O inteligente acorda cedo. Para ele, Deus ajuda a quem madruga. O sabido acorda tarde. Outros madrugam por ele. Sem o inteligente, o que seria do sabido?

Inteligentes são Manoel Rodrigues de Melo e Raimundo Nonato.

Sabido é Paulo Macedo. Também “imortal”.

Inteligente é Dorian Jorge Freire. Sabido é Canindé Queiróz.

inteligentes são Eulício e Inácio Magalhães. Inteligente era Hélio Galvão. Sabido é Valério Mesquita.
Inteligentes eram José Bezerra Gomes e João Lins Caldas. Inteligente foi Jorge Fernandes. Sabido, Sebastião.

Inteligente é Erasmo Carlos. Sabido é Roberto.

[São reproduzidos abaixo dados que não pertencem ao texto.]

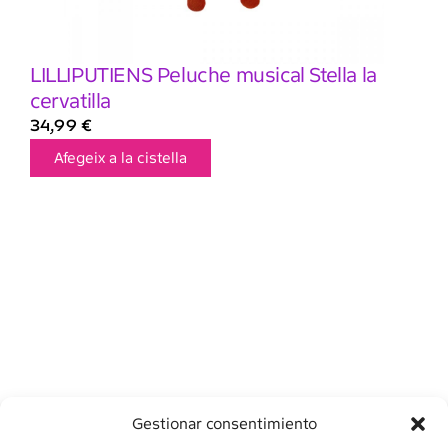
LILLIPUTIENS Peluche musical Stella la
cervatilla
34,99
€
Afegeix a la cistella
Gestionar consentimiento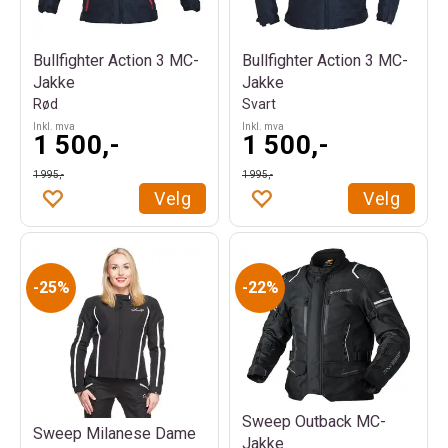
Bullfighter Action 3 MC-
Bullfighter Action 3 MC-
Jakke
Jakke
Rød
Svart
Inkl. mva
Inkl. mva
1 500,-
1 500,-
1 995,-
1 995,-
Velg
Velg
25%
22%
Sweep Outback MC-
Sweep Milanese Dame
Jakke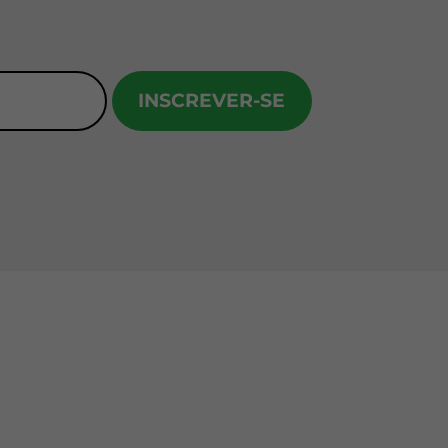
INSCREVER-SE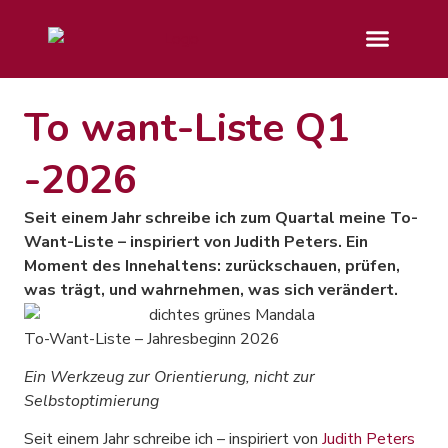
To want-Liste Q1
-2026
Seit einem Jahr schreibe ich zum Quartal meine To-
Want-Liste – inspiriert von Judith Peters. Ein
Moment des Innehaltens: zurückschauen, prüfen,
was trägt, und wahrnehmen, was sich verändert.
To-Want-Liste – Jahresbeginn 2026
Ein Werkzeug zur Orientierung, nicht zur
Selbstoptimierung
Seit einem Jahr schreibe ich – inspiriert von
Judith Peters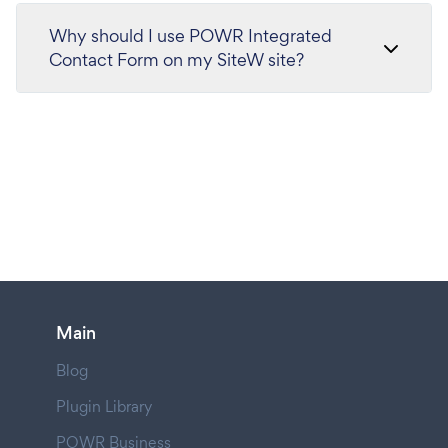
Why should I use POWR Integrated
Contact Form on my SiteW site?
Main
Blog
Plugin Library
POWR Business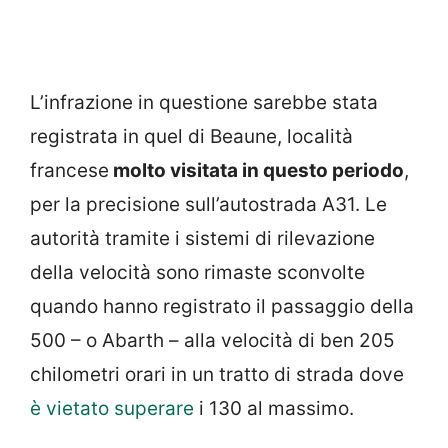
L’infrazione in questione sarebbe stata
registrata in quel di Beaune, località
francese
molto visitata in questo periodo
,
per la precisione sull’autostrada A31. Le
autorità tramite i sistemi di rilevazione
della velocità sono rimaste sconvolte
quando hanno registrato il passaggio della
500 – o Abarth – alla velocità di ben 205
chilometri orari in un tratto di strada dove
è vietato superare
i 130 al massimo.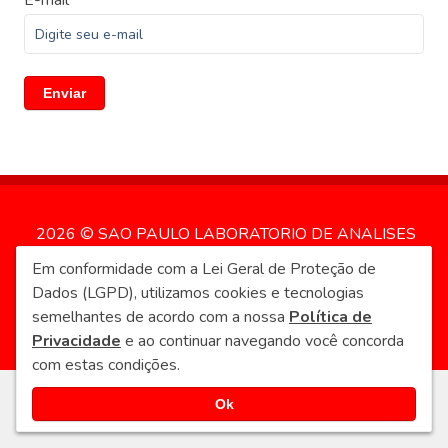
E-mail
Enviar
2026 © SAO PAULO LABORATORIO DE ANALISES
Em conformidade com a Lei Geral de Proteção de
CLINICAS - v5.1.0 7ab2563
Dados (LGPD), utilizamos cookies e tecnologias
Política de Privacidade
semelhantes de acordo com a nossa
Política de
Privacidade
e ao continuar navegando você concorda
com estas condições.
Ok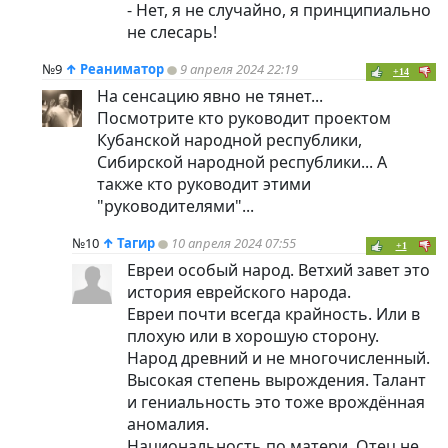
- Нет, я не случайно, я принципиально
не слесарь!
№9
↑
Реаниматор
9 апреля 2024 22:19
+14
На сенсацию явно не тянет...
Посмотрите кто руководит проектом
Кубанской народной республики,
Сибирской народной республики... А
также кто руководит этими
"руководителями"...
№10
↑
Тагир
10 апреля 2024 07:55
+1
Евреи особый народ. Ветхий завет это
история еврейского народа.
Евреи почти всегда крайность. Или в
плохую или в хорошую сторону.
Народ древний и не многочисленный.
Высокая степень вырождения. Талант
и гениальность это тоже врождённая
аномалия.
Национальность по матери. Отец не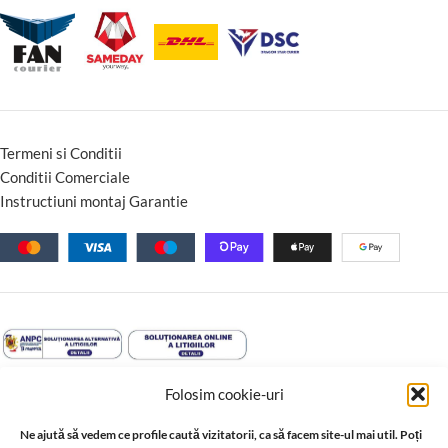
Termeni si Conditii
Conditii Comerciale
Instructiuni montaj Garantie
Folosim cookie-uri
Ne ajută să vedem ce profile caută vizitatorii, ca să facem site-ul mai util. Poți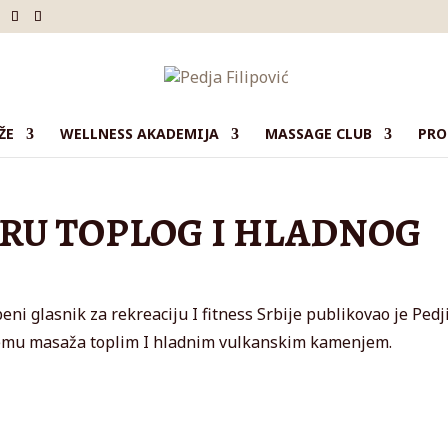
ŽE
WELLNESS AKADEMIJA
MASSAGE CLUB
PRO
RU TOPLOG I HLADNOG
ni glasnik za rekreaciju I fitness Srbije publikovao je Pedj
emu masaža toplim I hladnim vulkanskim kamenjem.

Inteligente foi Garrincha. Sua inteligência, porém, não foi além de suas pernas. Com elas, encantava. Sabido é Pelé. Transformou suas pernas em objeto de lucro. Não é a toa que a cidade de Garrincha se chama Pau Grande. E Pelé nasceu onde? Não foi em Três Corações?

Ao mesmo tempo pode amar Xuxa, o Cosmos ou as audiências na Casa Branca.

Há um campo, porém, onde o número de sabidos é pródigo. Mas pelo menos hoje, eu não quero pensar nos inteligentes e sabidos quando se trata de competição eleitoral.